Helping Hand or Grabbing Hand? Central vs. Local Government Shareholders in Chinese Listed Firms

Helping Hand or Grabbing Hand? Central vs. Local Government Shareholders in Chinese Listed Firms
Yan-Leung Cheung, P. Raghavendra Rau, Aris Stouraitis
Review of Finance, Volume 14, Issue 4, October 2010, Pages 669–694, https://doi.org/10.1093/rof/rfp024

Minority shareholders appear to be expropriated in state-owned (SOE) firms controlled by local governments but not in SOEs controlled by the Central government, according to an analysis of related party transactions (RPTs) between Chinese publicly listed firms and their state-owned shareholders by Yan-Leung Cheung, Raghavendra Rau, and Aris Stouraitis. In Helping Hand or Grabbing Hand? Central vs. Local Government Shareholders in Chinese Listed Firms (Review of Finance; Oxford Vol. 14, Iss. 4, Oct 2010: 669-694), they analyze 181 hand-collected filings to China’s stock exchanges of RPTs between publicly listed SOEs and their wholly state-owned controlling shareholders during 2001-2002. RPTs are transfers of resources or liabilities between a listed company and the legal entities or individuals who control it, and can provide direct opportunities for controlling shareholders to extract resources from listed companies under their control.

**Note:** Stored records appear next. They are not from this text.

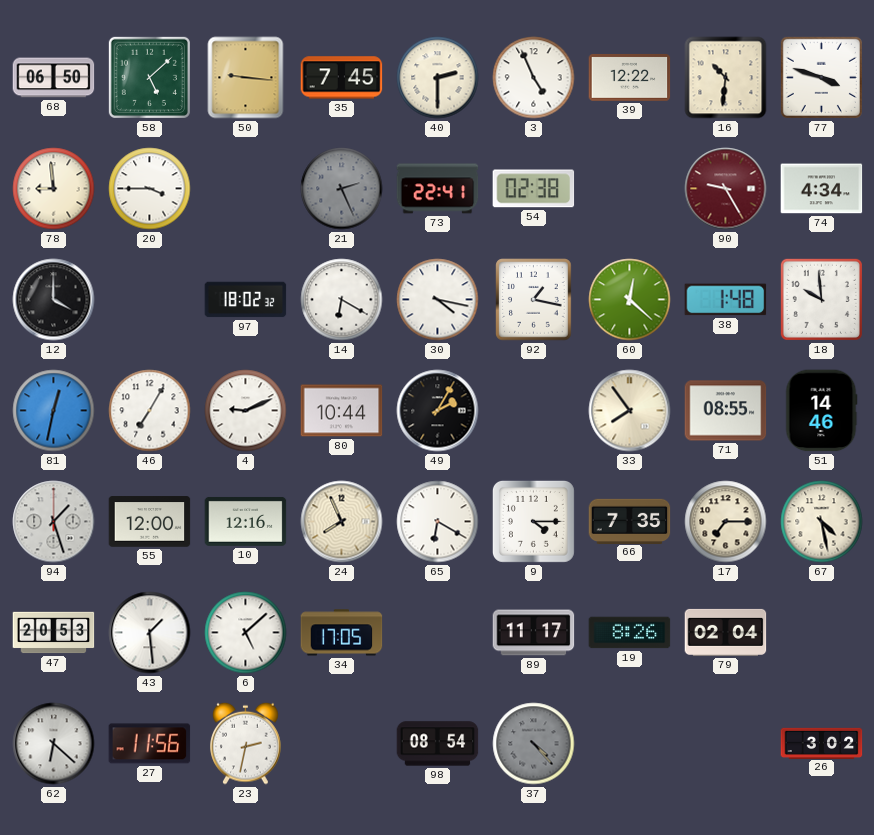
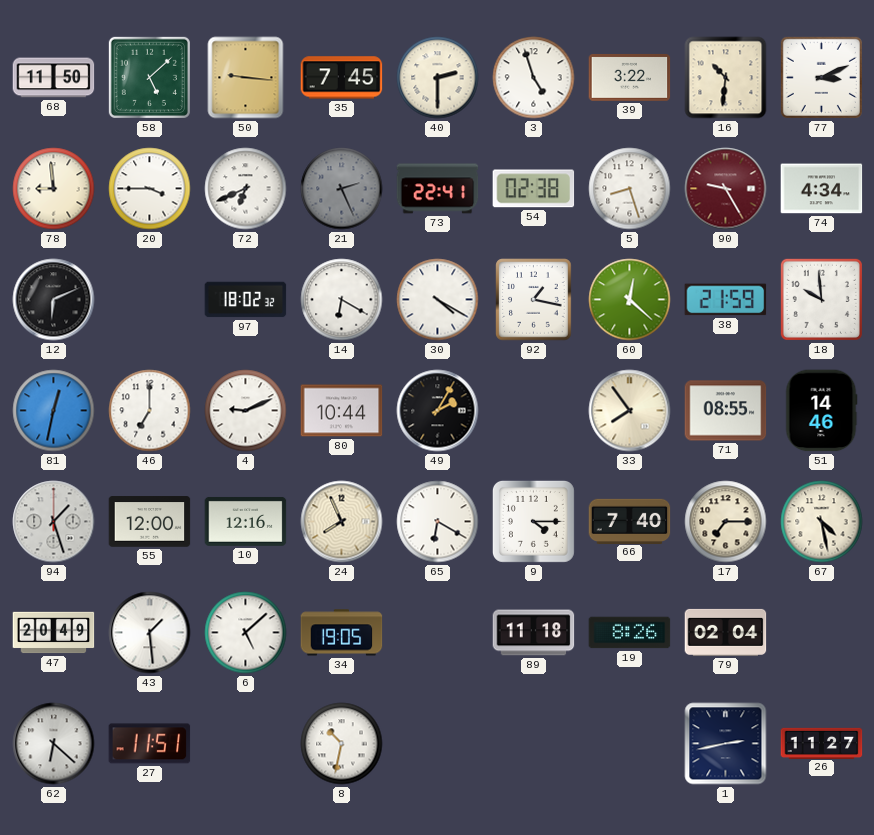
68: 06:50 -> 11:50
3: 4:56 -> 4:57
39: 12:22 -> 3:22
77: 3:48 -> 3:11
72: none -> 6:41
5: none -> 8:27
12: 4:00 -> 6:11
30: 4:17 -> 4:20
38: 1:48 -> 21:59
46: 7:05 -> 7:00
66: 7:35 -> 7:40
47: 20:53 -> 20:49
34: 17:05 -> 19:05
89: 11:17 -> 11:18
27: 11:56 -> 11:51
23: 2:32 -> none
8: none -> 10:32
98: 08:54 -> none
37: 4:23 -> none
1: none -> 2:43
26: 3:02 -> 11:27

Value transfer from the listed firm is measured as the ratio of excess shareholder value (abnormal stock returns at the announcement of the transaction times the firm’s market capitalization) over the announced size of the deal. The documented value transfer is substantial – minority shareholders lose 43% of the value of the median RPT – akin to a “tax” imposed on listed SOEs by their controlling government shareholders. This number is driven by firms controlled by local governments (or a large proportion of local government directors on their board). Local government controlled firms with better performance experience a larger value transfer to their controlling shareholders. In contrast, RPTs by firms with central government connections appear to benefit minority shareholders. The proportion of state ownership is not significant in explaining the value transfer. What is significant is the type of government shareholder (local or central) and the political affiliation of the firm’s directors.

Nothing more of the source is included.